Hawthorn 149be89d39 fix: address final lint blockers for agent self-evaluation
- Replace U+274C cross-mark examples with ASCII FAIL: prefixes
- Ensure agent-evaluator markdown ends with trailing newline
- Replace markdown placeholder underscores with bracketed placeholders to satisfy markdownlint MD037
2026-06-11 17:58:57 +05:30

183 lines
7.4 KiB
Markdown

---
name: agent-self-evaluation
description: Use after completing any non-trivial task. The agent self-rates its output on 5 axes — accuracy, completeness, clarity, actionability, conciseness — with concrete evidence per criterion. Produces a structured 1-5 scorecard with specific improvement suggestions.
origin: ECC
---
# Agent Self-Evaluation
After completing a complex task, the agent pauses to rate its own output against a structured 5-axis rubric.

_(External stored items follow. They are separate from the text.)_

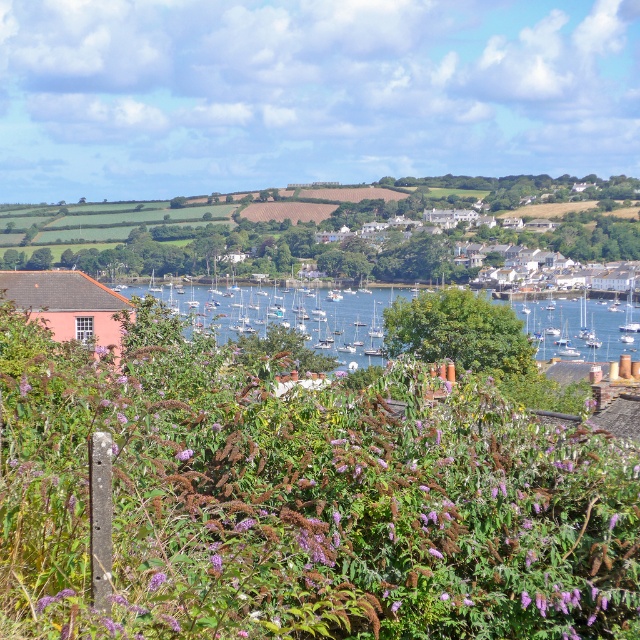 You are a tourist standing at the top of a hill overlooking the coastal town. You notice the purple fuzzy bush at center and the white glossy sailboat at center. Which object is closer to your left side?

The purple fuzzy bush at center is to the left of the white glossy sailboat at center, so it is closer to your left side.

You are a landscape architect planning to plant more bushes in the coastal town. You observe the purple fuzzy bush at center and the blue water at center. Which of these two has a smaller width?

The purple fuzzy bush at center is thinner than the blue water at center, so the purple fuzzy bush at center has a smaller width.

You are an artist planning to paint the coastal town scene. You want to ensure that the purple fuzzy bush at center and the blue water at center are proportionally accurate. Which object should you make smaller in your painting?

The purple fuzzy bush at center should be made smaller because it occupies less space than the blue water at center according to the description. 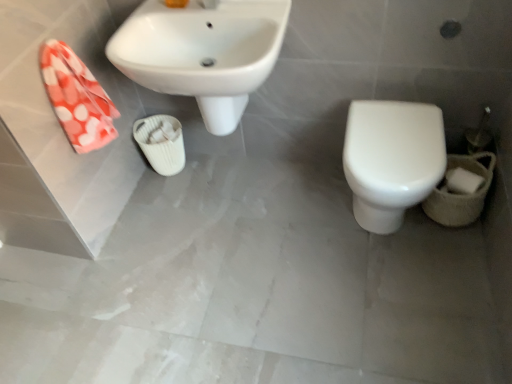 Identify the location of vacant area located to the right-hand side of white ribbed cup at center. (210, 168). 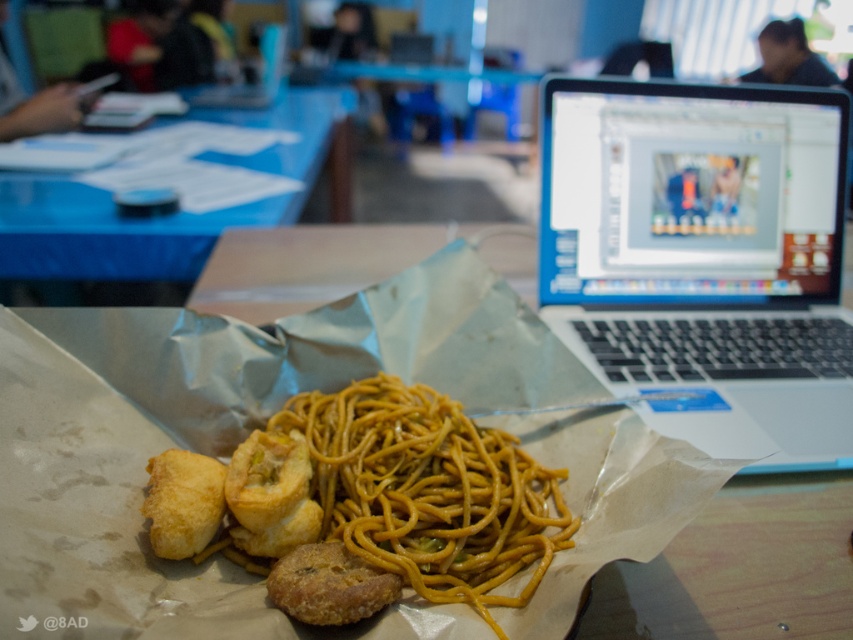 Is silver metallic laptop at upper right bigger than golden crispy fried at center?

Yes, silver metallic laptop at upper right is bigger than golden crispy fried at center.

Is silver metallic laptop at upper right above golden crispy fried at center?

Correct, silver metallic laptop at upper right is located above golden crispy fried at center.

Is point (764, 348) farther from camera compared to point (315, 589)?

Yes, it is behind point (315, 589).

The image size is (853, 640). In order to click on silver metallic laptop at upper right in this screenshot , I will do `click(704, 256)`.

Based on the photo, is the position of yellow matte spaghetti at center more distant than that of golden fried chicken at lower left?

No, yellow matte spaghetti at center is closer to the viewer.

Who is more forward, (373,451) or (194,504)?

Point (194,504) is in front.

Where is `yellow matte spaghetti at center`? yellow matte spaghetti at center is located at coordinates (428, 490).

Is blue plastic table at upper left bigger than golden fried chicken at lower left?

Indeed, blue plastic table at upper left has a larger size compared to golden fried chicken at lower left.

Is point (62, 189) positioned before point (157, 486)?

No, it is behind (157, 486).

The width and height of the screenshot is (853, 640). I want to click on blue plastic table at upper left, so click(x=161, y=216).

Identify the location of blue plastic table at upper left. (161, 216).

This is NOT a pass/fail gate — it's a deliberate reflection step that catches omissions, flags overconfidence, and surface areas for improvement before the user has to.
## When to Activate
- After writing code that spans 3+ files or 50+ lines
- After completing a multi-step workflow (implement → test → review)
- After a debugging session that involved 3+ attempts
- After producing a design document, architecture decision, or written analysis
- When the user asks "how good was that?" or "rate yourself"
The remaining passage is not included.